Hell, I am not in the mood to blog. 

Frou Frou

In the same way that I used to scour sing365.com for the perfect Third Eye Blind lyrics to post on my AIM profile, I spent a large part of the evening scouring poets.org for some validatingly high-profile words to capture the day’s sentiments. I’ll always be insecure about staking my space in the blogosphere. Why would you care about how emo Sarah was today? If I explained through Susan Dodd would I be legitimized? Nope.

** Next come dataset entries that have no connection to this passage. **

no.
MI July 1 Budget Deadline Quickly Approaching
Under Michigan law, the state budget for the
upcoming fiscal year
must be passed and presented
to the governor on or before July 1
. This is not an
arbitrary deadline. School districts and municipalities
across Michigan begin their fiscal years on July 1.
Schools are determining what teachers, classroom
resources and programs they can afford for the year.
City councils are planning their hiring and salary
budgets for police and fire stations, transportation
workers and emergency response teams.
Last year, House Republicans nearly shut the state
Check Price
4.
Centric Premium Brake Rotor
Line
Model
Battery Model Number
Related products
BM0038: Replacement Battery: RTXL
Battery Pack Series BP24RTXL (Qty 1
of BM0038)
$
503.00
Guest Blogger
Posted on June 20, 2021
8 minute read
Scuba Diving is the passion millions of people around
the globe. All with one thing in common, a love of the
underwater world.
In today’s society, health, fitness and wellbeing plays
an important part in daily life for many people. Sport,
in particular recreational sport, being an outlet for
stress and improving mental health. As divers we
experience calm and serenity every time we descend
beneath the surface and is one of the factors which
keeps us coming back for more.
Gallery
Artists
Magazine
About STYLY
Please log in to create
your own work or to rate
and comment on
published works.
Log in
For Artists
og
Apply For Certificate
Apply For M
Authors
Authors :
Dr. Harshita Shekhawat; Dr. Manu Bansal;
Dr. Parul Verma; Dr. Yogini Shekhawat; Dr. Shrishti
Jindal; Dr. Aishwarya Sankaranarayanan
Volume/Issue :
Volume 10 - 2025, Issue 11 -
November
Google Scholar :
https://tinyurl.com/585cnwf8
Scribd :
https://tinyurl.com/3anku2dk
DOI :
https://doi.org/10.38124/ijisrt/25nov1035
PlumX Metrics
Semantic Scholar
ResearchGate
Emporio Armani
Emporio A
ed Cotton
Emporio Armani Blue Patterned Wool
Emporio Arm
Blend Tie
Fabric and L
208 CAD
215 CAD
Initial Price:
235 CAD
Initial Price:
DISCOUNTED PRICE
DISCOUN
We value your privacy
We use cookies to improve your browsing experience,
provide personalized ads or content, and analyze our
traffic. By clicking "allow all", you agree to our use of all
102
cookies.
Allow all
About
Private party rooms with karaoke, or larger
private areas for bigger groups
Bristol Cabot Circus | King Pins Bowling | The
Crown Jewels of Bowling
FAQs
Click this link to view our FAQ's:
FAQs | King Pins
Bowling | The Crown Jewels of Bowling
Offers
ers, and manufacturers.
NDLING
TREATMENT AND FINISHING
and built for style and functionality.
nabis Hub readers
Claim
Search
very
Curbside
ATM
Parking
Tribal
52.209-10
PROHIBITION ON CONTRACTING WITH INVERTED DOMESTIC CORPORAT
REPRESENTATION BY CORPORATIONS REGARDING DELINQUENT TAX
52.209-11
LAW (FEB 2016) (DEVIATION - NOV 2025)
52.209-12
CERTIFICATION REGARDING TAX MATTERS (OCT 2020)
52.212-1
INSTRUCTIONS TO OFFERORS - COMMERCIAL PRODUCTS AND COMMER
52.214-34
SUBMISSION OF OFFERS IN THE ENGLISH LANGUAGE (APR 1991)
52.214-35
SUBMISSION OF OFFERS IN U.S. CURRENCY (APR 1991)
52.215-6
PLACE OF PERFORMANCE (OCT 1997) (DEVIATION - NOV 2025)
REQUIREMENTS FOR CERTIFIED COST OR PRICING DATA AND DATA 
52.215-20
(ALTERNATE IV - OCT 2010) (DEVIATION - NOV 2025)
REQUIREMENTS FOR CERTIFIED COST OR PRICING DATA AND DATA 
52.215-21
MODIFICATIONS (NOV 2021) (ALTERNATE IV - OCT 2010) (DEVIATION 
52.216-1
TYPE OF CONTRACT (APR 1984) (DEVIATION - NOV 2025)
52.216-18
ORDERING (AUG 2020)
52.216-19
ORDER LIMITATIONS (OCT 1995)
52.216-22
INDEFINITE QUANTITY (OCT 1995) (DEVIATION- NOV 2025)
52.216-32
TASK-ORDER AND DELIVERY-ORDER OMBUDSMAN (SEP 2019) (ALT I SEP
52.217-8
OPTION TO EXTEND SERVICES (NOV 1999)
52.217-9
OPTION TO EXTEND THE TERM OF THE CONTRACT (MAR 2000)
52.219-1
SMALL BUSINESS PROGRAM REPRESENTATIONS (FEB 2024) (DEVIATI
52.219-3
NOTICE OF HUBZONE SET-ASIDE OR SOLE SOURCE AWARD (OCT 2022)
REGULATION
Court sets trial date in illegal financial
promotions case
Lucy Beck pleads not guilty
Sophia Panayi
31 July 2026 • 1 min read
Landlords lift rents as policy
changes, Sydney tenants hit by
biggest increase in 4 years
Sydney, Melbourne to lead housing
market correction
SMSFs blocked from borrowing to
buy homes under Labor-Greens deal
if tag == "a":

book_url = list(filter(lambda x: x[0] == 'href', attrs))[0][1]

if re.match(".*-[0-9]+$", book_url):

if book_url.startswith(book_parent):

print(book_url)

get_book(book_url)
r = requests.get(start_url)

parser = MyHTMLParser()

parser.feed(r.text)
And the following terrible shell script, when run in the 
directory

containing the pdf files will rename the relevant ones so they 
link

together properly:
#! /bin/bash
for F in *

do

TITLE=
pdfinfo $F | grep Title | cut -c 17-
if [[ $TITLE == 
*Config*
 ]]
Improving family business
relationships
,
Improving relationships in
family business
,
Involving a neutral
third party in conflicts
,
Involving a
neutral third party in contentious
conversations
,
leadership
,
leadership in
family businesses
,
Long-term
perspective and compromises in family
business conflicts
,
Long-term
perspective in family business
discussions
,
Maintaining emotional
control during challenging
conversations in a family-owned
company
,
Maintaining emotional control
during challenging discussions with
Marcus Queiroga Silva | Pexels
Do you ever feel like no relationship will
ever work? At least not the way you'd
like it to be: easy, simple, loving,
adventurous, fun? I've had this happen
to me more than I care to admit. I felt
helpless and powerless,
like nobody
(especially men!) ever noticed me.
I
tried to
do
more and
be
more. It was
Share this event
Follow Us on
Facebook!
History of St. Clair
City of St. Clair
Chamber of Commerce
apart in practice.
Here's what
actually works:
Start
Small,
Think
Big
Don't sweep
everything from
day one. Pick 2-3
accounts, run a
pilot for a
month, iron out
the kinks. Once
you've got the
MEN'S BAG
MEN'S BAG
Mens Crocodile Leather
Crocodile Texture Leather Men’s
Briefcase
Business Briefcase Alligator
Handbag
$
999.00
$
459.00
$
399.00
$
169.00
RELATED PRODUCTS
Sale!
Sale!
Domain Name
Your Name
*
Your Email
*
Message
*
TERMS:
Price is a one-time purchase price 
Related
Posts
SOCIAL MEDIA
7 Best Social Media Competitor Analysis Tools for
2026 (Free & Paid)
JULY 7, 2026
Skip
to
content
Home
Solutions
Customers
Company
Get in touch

So anyways I’ll just tell you what I did today. Woke up, watched Snow Falling on Cedars (that shit was GREAT!) ran, wheezed, went to Epsteins with a dear friend, got drunk, walked from Houston to 59th, pacing with the wind in my hair and Adele blaring with vocally-precarious gusto, came home, set up shop*

*Wait – sidenote – I decided to “get my money’s worth” of my rent and SET UP SHOP on my fire escape. By shop I mean what you see. Beer, soccer mom chair (GO LADY TIGERS! etc.), laptop, and down jacket as it is not warm in New York City. Sidenote to sidenote – my wonderful roommate photographed me (“Sarah! Take a picture of me being badass on the fire escape!”…”Ok?”). My fingers are like turgid little pickles because its ultraconservacold. They hurt Rush Limbaugh bad. I’m going to go inside.

Okay now I’m inside. I like to keep it short, keep it fly. So I’ll just end by saying that I listened to this song very much a lot today. Cristobal by Devendra Banhart. Yeah yeah but good okay?! It made me think of a lot of things: my increasing wanderlust (should I do the PeaceCorps?), all of the food I want to eat before I die (turgid pickles: a priority), how I potentially contracted a $6 manicure fungal disease today, how my personality would differ if my name was Lamaiaia, and lots of other profound things.

I really liked Snow Falling on Cedars. Ethan Hawke, another reason why 1999 was a better time.